WHAT THE TASK REQUIRES: The answer should hold only the lines from the one containing "Oberursel (Taunus)" through the one containing "Vorsitzender: Stefan Pohl" in the entries below, copied exactly, without pictures.

EXTRACTED INFORMATION:
□ □ □ □ □ □ □

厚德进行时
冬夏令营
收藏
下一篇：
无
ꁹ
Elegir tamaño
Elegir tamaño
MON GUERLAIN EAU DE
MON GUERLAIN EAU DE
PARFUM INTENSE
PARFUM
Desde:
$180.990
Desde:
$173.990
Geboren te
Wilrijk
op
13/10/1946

□ □ □ □ □ □ □

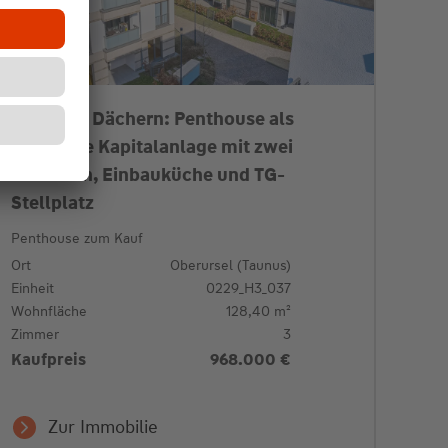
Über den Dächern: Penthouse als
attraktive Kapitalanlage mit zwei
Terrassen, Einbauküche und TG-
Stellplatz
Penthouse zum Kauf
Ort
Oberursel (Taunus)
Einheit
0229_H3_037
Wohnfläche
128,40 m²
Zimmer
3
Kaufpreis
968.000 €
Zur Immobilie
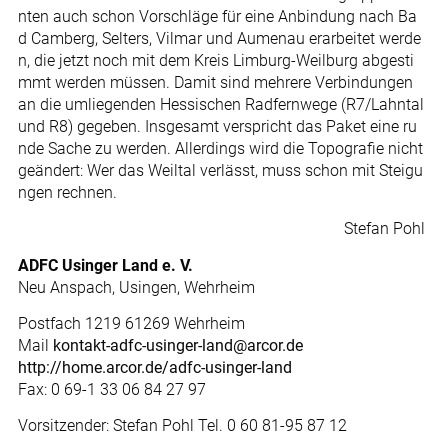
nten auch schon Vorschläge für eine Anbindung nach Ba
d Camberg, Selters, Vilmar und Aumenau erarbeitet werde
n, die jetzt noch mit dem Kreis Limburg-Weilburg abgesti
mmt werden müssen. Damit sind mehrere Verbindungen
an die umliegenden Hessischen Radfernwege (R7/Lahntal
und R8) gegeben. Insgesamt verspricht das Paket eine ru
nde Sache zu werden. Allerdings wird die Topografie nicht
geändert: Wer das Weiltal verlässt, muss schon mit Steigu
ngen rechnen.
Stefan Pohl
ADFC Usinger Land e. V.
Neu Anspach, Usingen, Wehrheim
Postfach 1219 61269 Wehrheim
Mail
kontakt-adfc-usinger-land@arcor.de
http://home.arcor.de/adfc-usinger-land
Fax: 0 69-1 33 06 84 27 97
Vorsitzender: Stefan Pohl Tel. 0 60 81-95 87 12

□ □ □ □ □ □ □

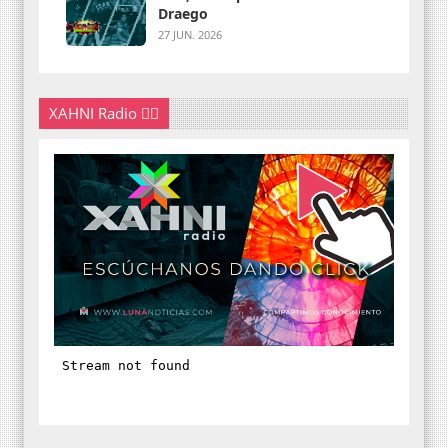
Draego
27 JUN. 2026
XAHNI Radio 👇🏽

□ □ □ □ □ □ □

YOUR RESPONSE:
Oberursel (Taunus)
Einheit
0229_H3_037
Wohnfläche
128,40 m²
Zimmer
3
Kaufpreis
968.000 €
Zur Immobilie
nten auch schon Vorschläge für eine Anbindung nach Ba
d Camberg, Selters, Vilmar und Aumenau erarbeitet werde
n, die jetzt noch mit dem Kreis Limburg-Weilburg abgesti
mmt werden müssen. Damit sind mehrere Verbindungen
an die umliegenden Hessischen Radfernwege (R7/Lahntal
und R8) gegeben. Insgesamt verspricht das Paket eine ru
nde Sache zu werden. Allerdings wird die Topografie nicht
geändert: Wer das Weiltal verlässt, muss schon mit Steigu
ngen rechnen.
Stefan Pohl
ADFC Usinger Land e. V.
Neu Anspach, Usingen, Wehrheim
Postfach 1219 61269 Wehrheim
Mail
kontakt-adfc-usinger-land@arcor.de
http://home.arcor.de/adfc-usinger-land
Fax: 0 69-1 33 06 84 27 97
Vorsitzender: Stefan Pohl Tel. 0 60 81-95 87 12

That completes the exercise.